● **AIM OF THE TASK**: Check each line of the material for the string "подшипников", and copy the lines that have it.

● **RECORD EXTRACTS**:
<<<<

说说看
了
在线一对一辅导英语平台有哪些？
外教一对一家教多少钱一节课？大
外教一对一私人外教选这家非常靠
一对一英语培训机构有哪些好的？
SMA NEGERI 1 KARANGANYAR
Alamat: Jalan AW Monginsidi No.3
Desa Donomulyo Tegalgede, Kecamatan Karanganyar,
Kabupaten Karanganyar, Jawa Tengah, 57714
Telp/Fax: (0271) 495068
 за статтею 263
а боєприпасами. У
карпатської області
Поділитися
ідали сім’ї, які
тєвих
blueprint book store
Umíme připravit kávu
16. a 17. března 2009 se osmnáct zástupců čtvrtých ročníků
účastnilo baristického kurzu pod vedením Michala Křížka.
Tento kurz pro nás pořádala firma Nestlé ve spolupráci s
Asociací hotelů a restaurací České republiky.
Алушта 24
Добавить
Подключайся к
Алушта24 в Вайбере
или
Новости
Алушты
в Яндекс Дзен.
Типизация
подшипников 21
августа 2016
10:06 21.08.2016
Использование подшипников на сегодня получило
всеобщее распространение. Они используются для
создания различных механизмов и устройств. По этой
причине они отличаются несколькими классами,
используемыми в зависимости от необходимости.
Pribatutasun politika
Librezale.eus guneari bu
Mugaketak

>>>>
<<<<

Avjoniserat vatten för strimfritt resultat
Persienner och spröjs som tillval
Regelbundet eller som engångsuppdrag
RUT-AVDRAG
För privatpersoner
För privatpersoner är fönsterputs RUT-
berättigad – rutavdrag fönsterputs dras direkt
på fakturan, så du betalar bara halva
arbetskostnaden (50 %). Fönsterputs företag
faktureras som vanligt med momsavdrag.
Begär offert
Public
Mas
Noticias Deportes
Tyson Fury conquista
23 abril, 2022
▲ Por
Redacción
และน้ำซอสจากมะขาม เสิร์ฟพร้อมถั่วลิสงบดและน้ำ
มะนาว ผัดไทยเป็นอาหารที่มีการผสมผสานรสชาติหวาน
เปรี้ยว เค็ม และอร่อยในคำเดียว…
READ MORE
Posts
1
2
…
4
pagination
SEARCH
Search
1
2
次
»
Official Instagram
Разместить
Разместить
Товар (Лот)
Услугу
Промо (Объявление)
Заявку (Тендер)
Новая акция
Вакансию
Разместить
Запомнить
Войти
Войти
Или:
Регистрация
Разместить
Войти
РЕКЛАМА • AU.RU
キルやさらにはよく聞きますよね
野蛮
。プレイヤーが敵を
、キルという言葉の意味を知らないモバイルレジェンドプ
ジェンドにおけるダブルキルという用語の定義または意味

>>>>

● **ANSWER AREA**:
подшипников 21
Использование подшипников на сегодня получило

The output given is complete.